Monday, October 11, 2010

Just a Small Reminder

Friendships can be a wonderful thing.  Everyone has their quirks and it's all about accepting that makes the best friendships.  I am the first to admit that I am not the "best" of friends.  I also firmly believe that when the right "friend" comes along that I won't have to work at it.  There are many people that don't believe that, but I do.  Friendship shouldn't be stressful or over demanding. 

6 Ways To Be A Good Friend

1.Spend time together. If you can’t go for walks or to yoga class together, then telephone or email your friend regularly. The conversations needn’t be long or personal; those quick “I’m thinking of you” moments can go a long way in making a strong support network.

2.Make friends a priority. Maybe you “should” clean the house, wash the dog, go grocery shopping, or watch tv (some people feel they should do that!). But give those “shoulds” the brush and prioritize your friendships. There will be plenty of time for those “shoulds” when you’re dead. For now, think about the health benefits of friendship.

3.Be there for the good and bad. Show up for the funerals and the weddings, the surgeries and the celebrations! Be sincerely sad or genuinely happy for your friend – and include them on the good and bad in your life, too. One way to be a good friend is to be inclusive.

4.Don’t keep score. Who called who last? Who bought lunch last? Who spent the most on Christmas gifts? Who forgot whose birthday? Who cares? If you have a good friend, cut a little slack. If your friendship really isn’t that great, then maybe you need to re-evaluate it. The health benefits of friendship will outlast the score-keeping cards.

5.Notice the little stuff. The conversations that matter the most are the quick little ones that last only a few minutes. It’s not always the deep long heart-to-hearts that bond friends together -- it's the day to day minutiae of everyday life. One way to be a good friend is to have short, sweet conversations.

6.Focus on the positive. We all have quirks and weaknesses; focusing on your friend’s strengths and wonderful qualities will keep your friendship alive and strong. To be a good friend, forget about the things you wish were different.

Friendships, especially {emotional} women friendships can be difficult to create and withstand the test of time.  Men seem to have it easy - I don't know if we should learn something from that or not.  Either way I want to thank all of my friends that love me for who I am and for the times that I am not the "best" friend.  Believe me, I have to live with myself {smirk}.  I know all to well how challenging that can be.

I think this poem sums it up best and I think it is a perfect reminder for all of us no matter where we are in our life right now.

Reason, Season, or Lifetime

People come into your life for a reason, a season or a lifetime.
When you figure out which one it is,
you will know what to do for each person.

When someone is in your life for a REASON,
it is usually to meet a need you have expressed.
They have come to assist you through a difficulty;
to provide you with guidance and support;
to aid you physically, emotionally or spiritually.
They may seem like a godsend, and they are.
They are there for the reason you need them to be.

Then, without any wrongdoing on your part or at an inconvenient time,
this person will say or do something to bring the relationship to an end.
Sometimes they die.

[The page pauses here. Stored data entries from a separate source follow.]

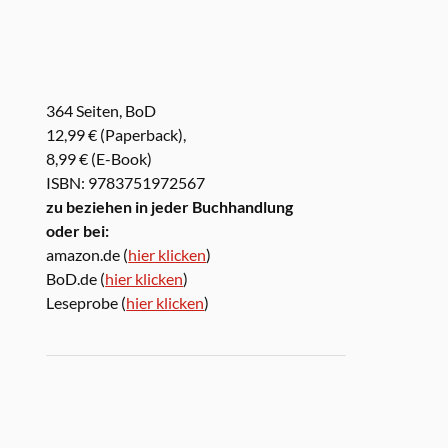
364 Seiten, BoD
12,99 € (Paperback),
8,99 € (E-Book)
ISBN: 9783751972567
zu beziehen in jeder Buchhandlung
oder bei:
amazon.de (
hier klicken
)
BoD.de (
hier klicken
)
Leseprobe (
hier klicken
)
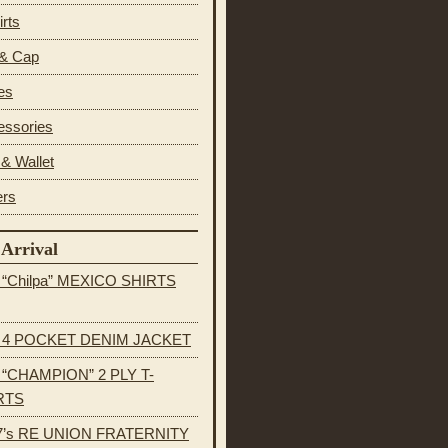
irts
 & Cap
es
essories
& Wallet
ers
Arrival
s “Chilpa” MEXICO SHIRTS
s 4 POCKET DENIM JACKET
s “CHAMPION” 2 PLY T-
RTS
7’s RE UNION FRATERNITY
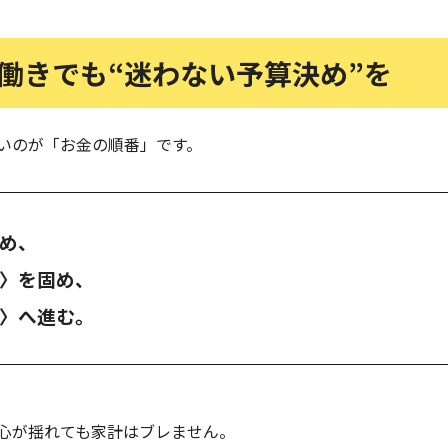
働きでも“迷わない予算決め”を
いのが「お金の順番」です。
め、
〉を固め、
〉へ進む。
心が揺れても家計はブレません。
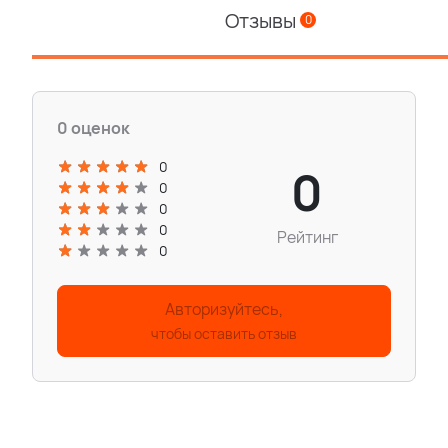
Отзывы
0
0 оценок
0
0
0
0
0
Рейтинг
0
Авторизуйтесь,
чтобы оставить отзыв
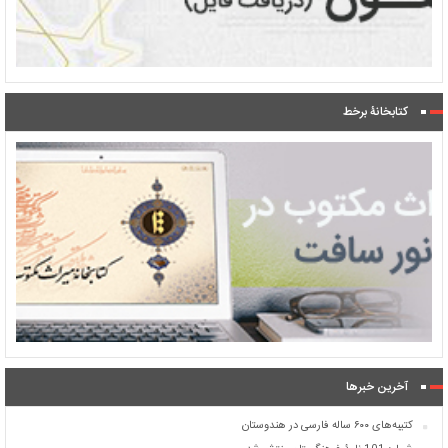
کتابخانۀ برخط
آخرین خبرها
کتیبه‌های ۶۰۰ ساله فارسی در هندوستان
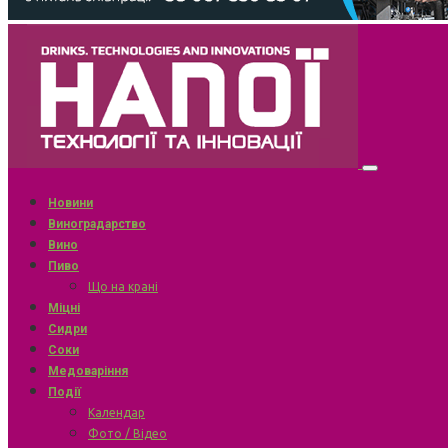
Новини
Виноградарство
Вино
Пиво
Що на крані
Міцні
Сидри
Соки
Медоваріння
Події
Календар
Фото / Відео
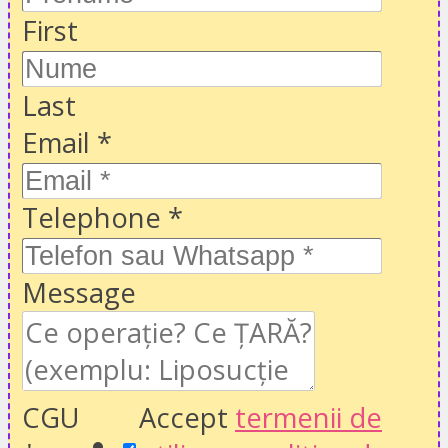
First
Last
Email
*
Telephone
*
Message
CGU
Accept
termenii de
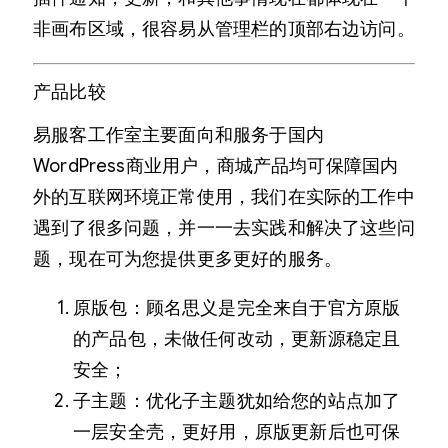
非画布区域，很容易从管理栏的顶部右边访问。
产品比较
易服客工作室主要面向和服务于国内
WordPress商业用户，商城产品均可保障国内
外的互联网环境正常使用，我们在实际的工作中
遇到了很多问题，并一一去实践和解决了这些问
题，现在可为您提供更多更好的服务。
原版包：顾名思义是完全来自于官方原版
的产品包，未做任何改动，更新源稳定且
安全；
子主题：优化子主题犹如给您的站点加了
一层安全壳，更好用，原版更新后也可保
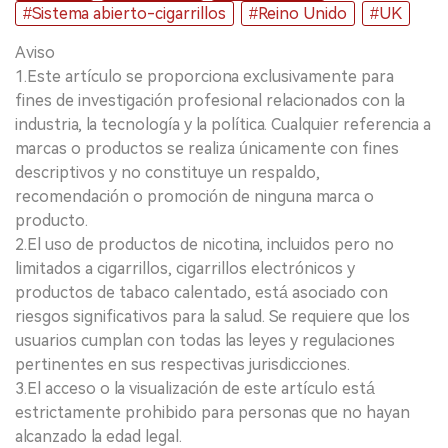
#Sistema abierto-cigarrillos
#Reino Unido
#UK
Aviso
1.Este artículo se proporciona exclusivamente para
fines de investigación profesional relacionados con la
industria, la tecnología y la política. Cualquier referencia a
marcas o productos se realiza únicamente con fines
descriptivos y no constituye un respaldo,
recomendación o promoción de ninguna marca o
producto.
2.El uso de productos de nicotina, incluidos pero no
limitados a cigarrillos, cigarrillos electrónicos y
productos de tabaco calentado, está asociado con
riesgos significativos para la salud. Se requiere que los
usuarios cumplan con todas las leyes y regulaciones
pertinentes en sus respectivas jurisdicciones.
3.El acceso o la visualización de este artículo está
estrictamente prohibido para personas que no hayan
alcanzado la edad legal.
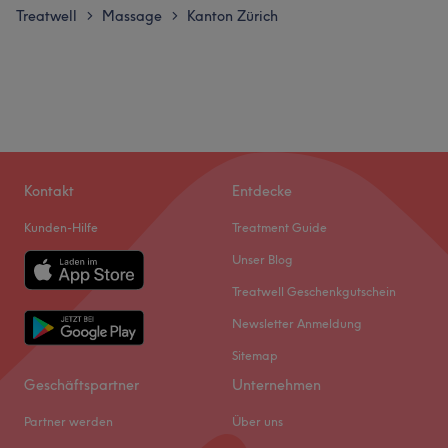
Treatwell
Massage
Kanton Zürich
>
>
Kontakt
Entdecke
Kunden-Hilfe
Treatment Guide
Unser Blog
Treatwell Geschenkgutschein
Newsletter Anmeldung
Sitemap
Geschäftspartner
Unternehmen
Partner werden
Über uns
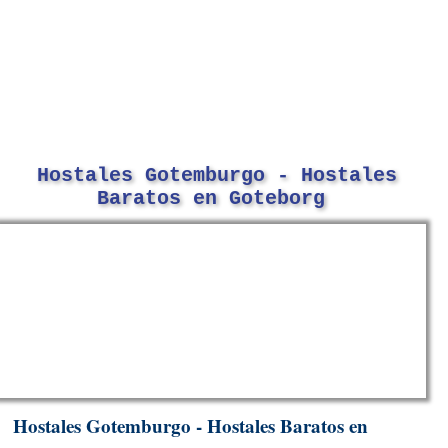
Hostales Gotemburgo - Hostales
Baratos en Goteborg
Hostales Gotemburgo - Hostales Baratos en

Sometimes they walk away.
Sometimes they act up and force you to take a stand.
What we must realize is that our need has been met, our desire fulfilled; their work is done.
The prayer you sent up has been answered and now it is time to move on.

Some people come into your life for a SEASON,
because your turn has come to share, grow or learn.
They bring you an experience of peace or make you laugh.
They may teach you something you have never done.
They usually give you an unbelievable amount of joy.
Believe it. It is real. But only for a season.

LIFETIME relationships teach you lifetime lessons;
things you must build upon in order to have a solid emotional foundation.
Your job is to accept the lesson, love the person,
and put what you have learned to use in all other relationships and areas of your life.
It is said that love is blind but friendship is clairvoyant.